Organizations and businesses are under pressure to increase and improve information sharing among trusted partners, often in widely distributed locations, and they are learning firsthand the difficulties, risks and challenges of doing so. Why? Companies are being valuated based on Intellectual Property (IP), Patents and the other problem of knowledge retention in a workplace were permanent workers are more like long term contractors.
So where are most organizations today with regards to Collaboration maturity? Experimentation and Prolifereation. Many organizations have proof of concepts, pilots and pockets of collaboration solutions running today. It’s estimated that by 2007-08 Enterprises will formalize their stratedgy and standardize.
The following are challenges to implementing Collaboration in the enterprise:
- Loss of Control – There is significant risk of mishandling if information owners cannot precisely control where their information is going and what those with access can do with it.
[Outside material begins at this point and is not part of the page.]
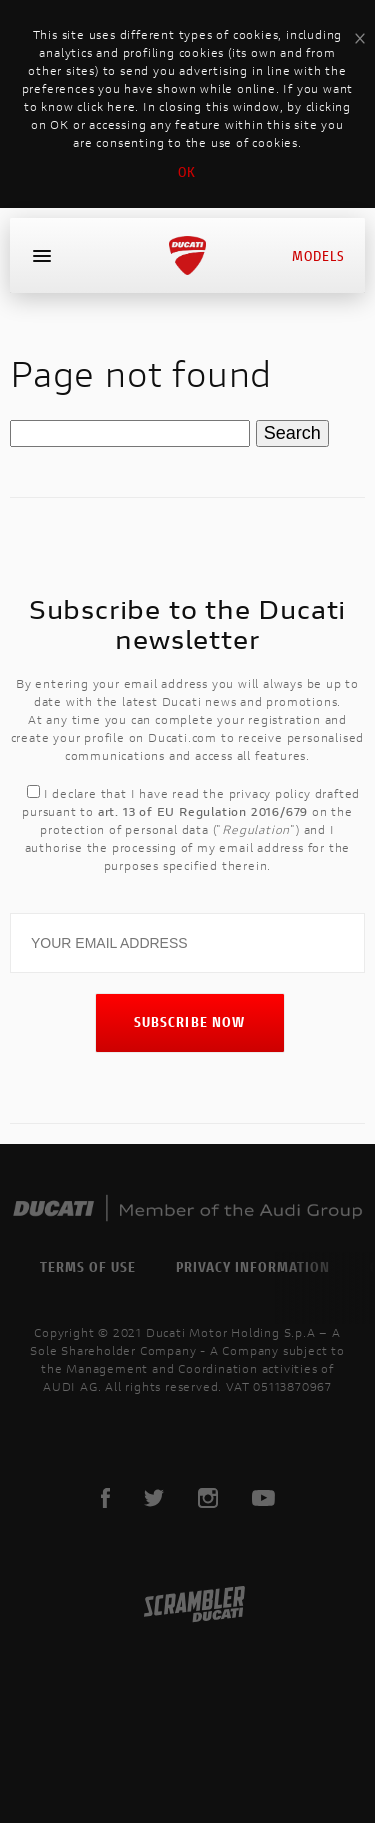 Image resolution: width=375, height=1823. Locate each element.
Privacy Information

- Cultural issues – Organizations don’t have a culture that supports collaboration and knowledge sharing. There are are several reasons for this such as lack of senior management support, knowledge hording is tolerated and staff are not measured.
- Lack of common vocabulary – Organizations have their own lingo, they require a common vocabulary so that staff can fully leverage
- Loss of Information Equity – Information could be improperly disseminated and thus lose some or all of its value.
- Unrealized Potential of Information – Unnecessarily inflexible controls on information sharing can result in the right people not having access to the information they need.
- Information Misuse or Misunderstanding – Recipients may misunderstand the information they provide and potentially misuse it.
- Threat of Unintended Consequences – When uncontrolled information falls into the wrong hands, unwanted or unexpected consequences may result.
- Lack of Accountability – Resource owners need to be able to audit who saw what, when, why, how and on whose authority to create accountability in the information-sharing process.